What is the short answer: neither. The dyeing process of mulch is not harmful to your plants. All forms of dying in this field are typically through natural means:
- Black mulch dyes with carbon (typically charcoal)
- Red mulch dyes from iron oxide (iron and oxygen)
- Other pigments are through vegetable-based means
You should feel safe to ask your company of choice about their process. Most likely, your company of choice will go through the standard procedure.
Alternatives You Can Use To Colored Mulch
If you want to avoid the whole “colored mulch” issue entirely, we don’t blame you. To address this gap, we plan on listing out a few alternatives to dyed mulch.
Black plastic is a unique combination of ease-of-use and unusual design. It’s like rolling out a black welcome mat for your plants. It also reduces the amount of weeding and hoeing you have to do.
If you are considering black plastic, check out the Grower’s Solution option. This is also an excellent option for people who have an irrigation system.
Be aware you will need to be careful with watering, as black plastic mulches raise soil temperatures and aren’t water permeable.
Shredded bark is often a mulch due to its excellency in moisture absorption.
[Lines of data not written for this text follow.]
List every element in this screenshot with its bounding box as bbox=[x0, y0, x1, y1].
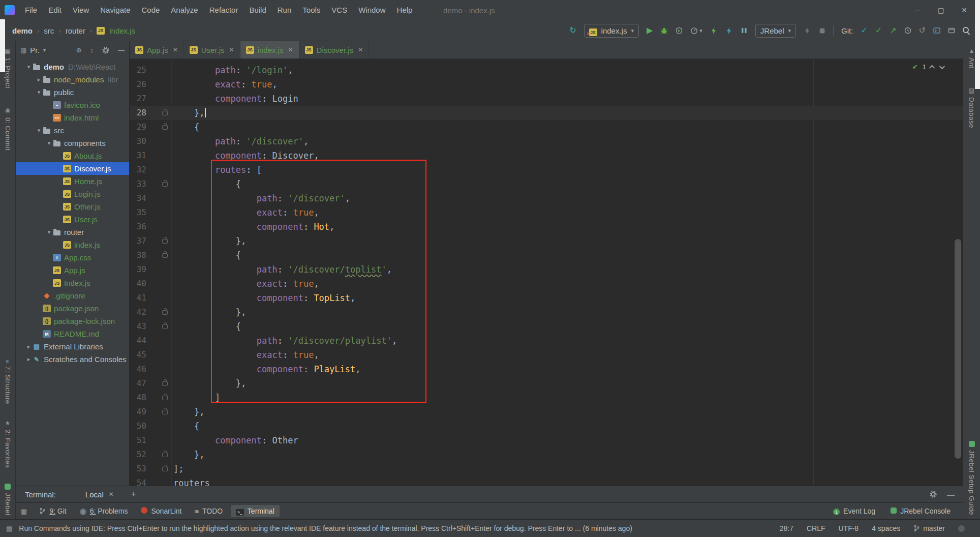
menu-analyze[interactable]: Analyze bbox=[165, 4, 203, 16]
tree-item-src[interactable]: ▾src bbox=[16, 124, 129, 137]
chevron-down-icon[interactable]: ▾ bbox=[43, 47, 46, 53]
tree-collapse-arrow-icon[interactable]: ▾ bbox=[35, 127, 43, 134]
tree-item-components[interactable]: ▾components bbox=[16, 137, 129, 150]
menu-code[interactable]: Code bbox=[136, 4, 165, 16]
collapse-all-icon[interactable]: ↕ bbox=[90, 46, 94, 54]
toolwindow-button-jrebel[interactable]: JRebel bbox=[4, 484, 12, 515]
tab-user-js[interactable]: JSUser.js✕ bbox=[184, 41, 240, 58]
tab-app-js[interactable]: JSApp.js✕ bbox=[130, 41, 184, 58]
jrebel-select[interactable]: JRebel ▾ bbox=[755, 24, 796, 38]
toolbutton-event-log[interactable]: 1Event Log bbox=[828, 505, 880, 518]
tree-item-login-js[interactable]: JSLogin.js bbox=[16, 188, 129, 200]
line-number[interactable]: 37 bbox=[130, 234, 146, 248]
git-update-icon[interactable]: ✓ bbox=[861, 26, 867, 35]
tree-item-package-lock-json[interactable]: {}package-lock.json bbox=[16, 315, 129, 327]
toolwindow-button-0-commit[interactable]: ◉0: Commit bbox=[4, 107, 12, 151]
gutter-marker-icon[interactable] bbox=[162, 324, 168, 329]
menu-build[interactable]: Build bbox=[243, 4, 271, 16]
line-number[interactable]: 42 bbox=[130, 305, 146, 319]
locate-file-icon[interactable]: ⊕ bbox=[76, 46, 82, 54]
toolbutton-todo[interactable]: ≡TODO bbox=[190, 505, 228, 518]
gutter-marker-icon[interactable] bbox=[162, 182, 168, 187]
tree-item-discover-js[interactable]: JSDiscover.js bbox=[16, 162, 129, 175]
line-number[interactable]: 53 bbox=[130, 462, 146, 476]
prev-problem-icon[interactable] bbox=[929, 65, 935, 70]
code-text[interactable]: ]; bbox=[173, 462, 183, 476]
line-number[interactable]: 39 bbox=[130, 262, 146, 277]
menu-edit[interactable]: Edit bbox=[43, 4, 67, 16]
git-shelf-icon[interactable] bbox=[948, 27, 955, 34]
indent-indicator[interactable]: 4 spaces bbox=[872, 524, 900, 532]
code-text[interactable]: }, bbox=[173, 405, 204, 419]
code-text[interactable]: { bbox=[173, 120, 199, 134]
code-text[interactable]: component: Other bbox=[173, 433, 298, 448]
menu-view[interactable]: View bbox=[67, 4, 95, 16]
gutter-marker-icon[interactable] bbox=[162, 453, 168, 457]
line-number[interactable]: 38 bbox=[130, 248, 146, 262]
tree-collapse-arrow-icon[interactable]: ▾ bbox=[25, 64, 33, 70]
close-icon[interactable]: ✕ bbox=[173, 46, 178, 53]
menu-window[interactable]: Window bbox=[353, 4, 391, 16]
caret-position[interactable]: 28:7 bbox=[780, 524, 793, 532]
line-number[interactable]: 48 bbox=[130, 391, 146, 405]
toolbutton-jrebel-console[interactable]: JRebel Console bbox=[885, 505, 956, 518]
hide-panel-icon[interactable]: — bbox=[947, 490, 955, 499]
git-branch-widget[interactable]: master bbox=[913, 524, 945, 532]
tree-item-index-js[interactable]: JSindex.js bbox=[16, 238, 129, 251]
git-push-icon[interactable]: ↗ bbox=[890, 26, 896, 35]
tree-item-index-js[interactable]: JSIndex.js bbox=[16, 277, 129, 289]
code-text[interactable]: path: '/discover', bbox=[173, 134, 309, 148]
close-icon[interactable]: ✕ bbox=[358, 46, 363, 53]
gutter-marker-icon[interactable] bbox=[162, 253, 168, 258]
search-icon[interactable] bbox=[963, 27, 970, 34]
gutter-marker-icon[interactable] bbox=[162, 111, 168, 115]
stop-disabled-icon[interactable] bbox=[819, 27, 825, 34]
line-number[interactable]: 52 bbox=[130, 448, 146, 462]
run-configuration-select[interactable]: JS ✕ index.js ▾ bbox=[584, 24, 639, 38]
tool-window-switcher-icon[interactable]: ▦ bbox=[21, 508, 27, 515]
close-icon[interactable]: ✕ bbox=[229, 46, 234, 53]
close-icon[interactable]: ✕ bbox=[288, 46, 293, 53]
toolbutton-9-git[interactable]: 9: Git bbox=[34, 505, 71, 518]
line-number[interactable]: 43 bbox=[130, 319, 146, 334]
breadcrumb-index-js[interactable]: index.js bbox=[109, 26, 135, 35]
git-history-icon[interactable] bbox=[904, 27, 911, 34]
jrebel-debug-icon[interactable] bbox=[725, 27, 733, 35]
toolwindow-button-database[interactable]: ▤Database bbox=[968, 87, 975, 128]
tree-item-about-js[interactable]: JSAbout.js bbox=[16, 150, 129, 162]
line-number[interactable]: 26 bbox=[130, 77, 146, 92]
line-number[interactable]: 40 bbox=[130, 277, 146, 291]
line-number[interactable]: 51 bbox=[130, 433, 146, 448]
line-number[interactable]: 47 bbox=[130, 376, 146, 391]
tree-item-favicon-ico[interactable]: ●favicon.ico bbox=[16, 99, 129, 111]
gutter-marker-icon[interactable] bbox=[162, 310, 168, 315]
jrebel-disabled-icon[interactable] bbox=[804, 27, 811, 35]
tree-collapse-arrow-icon[interactable]: ▾ bbox=[35, 89, 43, 96]
line-number[interactable]: 50 bbox=[130, 419, 146, 433]
run-with-coverage-button[interactable] bbox=[676, 27, 683, 35]
tree-item-external-libraries[interactable]: ▸▤External Libraries bbox=[16, 340, 129, 353]
tree-item-index-html[interactable]: <>index.html bbox=[16, 111, 129, 124]
code-text[interactable]: }, bbox=[173, 106, 206, 120]
profiler-button[interactable]: ▾ bbox=[690, 27, 702, 35]
line-number[interactable]: 33 bbox=[130, 177, 146, 191]
code-text[interactable]: path: '/login', bbox=[173, 63, 293, 77]
project-view-label[interactable]: Pr. bbox=[30, 46, 39, 54]
breadcrumb-src[interactable]: src bbox=[44, 26, 54, 35]
tree-item-demo[interactable]: ▾demoD:\Web\React bbox=[16, 61, 129, 73]
menu-help[interactable]: Help bbox=[391, 4, 418, 16]
code-text[interactable]: exact: true, bbox=[173, 77, 278, 92]
tree-item-app-css[interactable]: #App.css bbox=[16, 251, 129, 264]
line-number[interactable]: 25 bbox=[130, 63, 146, 77]
tree-item-public[interactable]: ▾public bbox=[16, 86, 129, 99]
new-terminal-session-button[interactable]: + bbox=[131, 489, 136, 499]
minimize-button[interactable]: – bbox=[906, 1, 929, 20]
code-text[interactable]: component: Login bbox=[173, 92, 298, 106]
code-text[interactable]: }, bbox=[173, 448, 204, 462]
tree-expand-arrow-icon[interactable]: ▸ bbox=[25, 343, 33, 350]
tab-index-js[interactable]: JSindex.js✕ bbox=[240, 41, 299, 58]
line-number[interactable]: 30 bbox=[130, 134, 146, 148]
toolwindow-button-7-structure[interactable]: ≡7: Structure bbox=[4, 360, 12, 404]
gutter-marker-icon[interactable] bbox=[162, 381, 168, 386]
menu-navigate[interactable]: Navigate bbox=[95, 4, 136, 16]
That makes it just as suitable at absorbing other nutrients. As bark maintains nutrient systems well, you can grow more giant vegetables and flowers quickly.
If you would like to try some out, consider Super Moss’s four-quart bag.
Organic mulch can include bark mulch but also extends to quality all of its own. They also make organic compost, so be sure that you buy the right thing. Other popular forms of shredded bark tree mulch include the following:
- Pine straw
- Straw mulch
- Orchid bark mulch
- Coco chips/mulch
- Cedar chips
Organic mulch is going to rob the soil of nitrogen. If you plan on using any form of organic or bark mulch, be sure to place down a fertilizer rich in nitrogen.
Urea offers a nitrogen-rich fertilizer with a resealable package for long-term use. Wood mulch is great; be sure to supplement it.
This article doesn’t seek to turn you off of dyed mulches. They can be an excellent addition to your garden under the right circumstances.
Like all gardening products, there is a right way and a wrong way to do things. In this case, the wrong way comes from when companies source their wood from old construction sites. The whole “reduce, reuse, recycle” ideal works as long as it doesn’t end up killing your garden.